Description
Request Type
Bug
Work Environment
| Question | Answer |
|---|---|
| OS version (server) | Debian |
| OS version (client) | 10.3 |
| TheHive version / git hash | 4.1.3 |
| Package Type | Binary / in Docker |
| Browser type & version | If applicable |
Problem Description
I observed the seriously concerning behavior, that the same case number is being assigned to multiple distinct cases.
In our system we have a script providing alerts/cases to Thehive via API.
This script runs periodically, and it can well happen that it needs to open 3,4,5 new alerts in Thehive in one "batch". Shortly one after another.
Immediately after alert creation, we also promote the newly created alerts to Cases. (because these alerts are already 'confirmed' by the source system - so they are qualified to become Cases in Thehive right from the start)

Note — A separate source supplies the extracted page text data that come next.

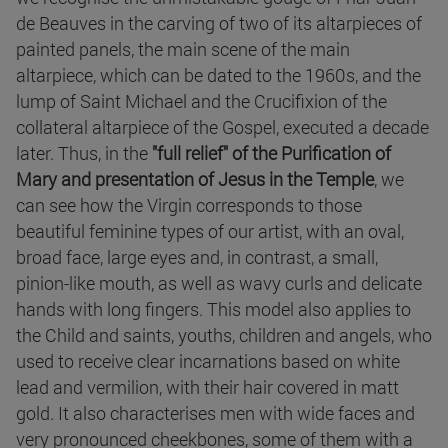
de Beauves in the carving of two of its altarpieces of
painted panels, the main scene of the main
altarpiece, which can be dated to the 1960s, and the
lump of Saint Michael and the Crucifixion of the
collateral altarpiece of the Gospel, executed a decade
later. Thus, in the
"full relief" of the Purification of
Mary and presentation of Jesus in the Temple
, we
can see how the Virgin corresponds to those
beautiful feminine types of our artist, with an oval,
broad face, large eyes and, in contrast, a small,
pinion-like mouth, as well as wavy curls and delicate
hands with long fingers. This model also applies to
the Child and saints, youths, children and angels, who
used to receive clear incarnations based on white
lead and vermilion, with their hair covered in matt
gold. It also characterises men with wide faces and
very pronounced cheekbones, some of them with a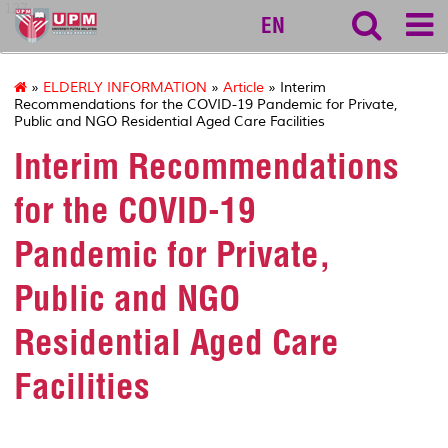
127
EN
»
ELDERLY INFORMATION
»
Article
» Interim
Recommendations for the COVID-19 Pandemic for Private,
Public and NGO Residential Aged Care Facilities
Interim Recommendations
for the COVID-19
Pandemic for Private,
Public and NGO
Residential Aged Care
Facilities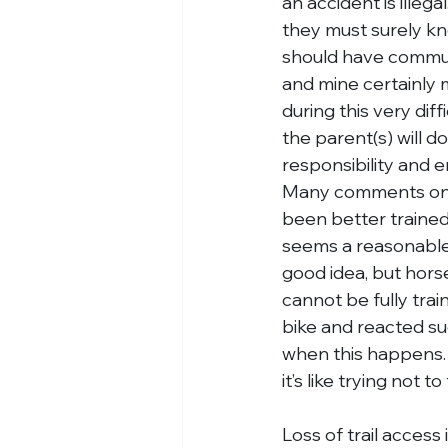
an accident is illeg
they must surely kn
should have communic
and mine certainly 
during this very dif
the parent(s) will d
responsibility and 
Many comments on t
been better trained 
seems a reasonable s
good idea, but horse
cannot be fully trai
bike and reacted su
when this happens. E
it’s like trying not t
Loss of trail access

Now, I have observed that for 4 distinct alerts, the createCase API returned 4 distinct case ID's but all 4 got the same case NUMBER assigned !
Like this:
| sourceRef = 42091 | Alert-ID-in-Thehive = ~334688400 | Case-ID-in-Thehive = ~125423848 | Case-Number-in-Thehive = 21795 |
| sourceRef = 42092 | Alert-ID-in-Thehive = ~127615176 | Case-ID-in-Thehive = ~248148136 | Case-Number-in-Thehive = 21795 |
| sourceRef = 42093 | Alert-ID-in-Thehive = ~334696592 | Case-ID-in-Thehive = ~84148320 | Case-Number-in-Thehive = 21795 |
| sourceRef = 42094 | Alert-ID-in-Thehive = ~127627464 | Case-ID-in-Thehive = ~334729360 | Case-Number-in-Thehive = 21795 |
This is really scary.
Additional information:
Later on I have manually merged two of the 4 cases (sourceRef 42093 + 42094) into a brand new one, which had the effect, that the cases
got deleted (which is the new behavior by design as I understand). After the merge you are not able to find any case with the number 21795.
However you can still access the two not-merged cases by their ID, i.e. ~125423848 + ~248148136.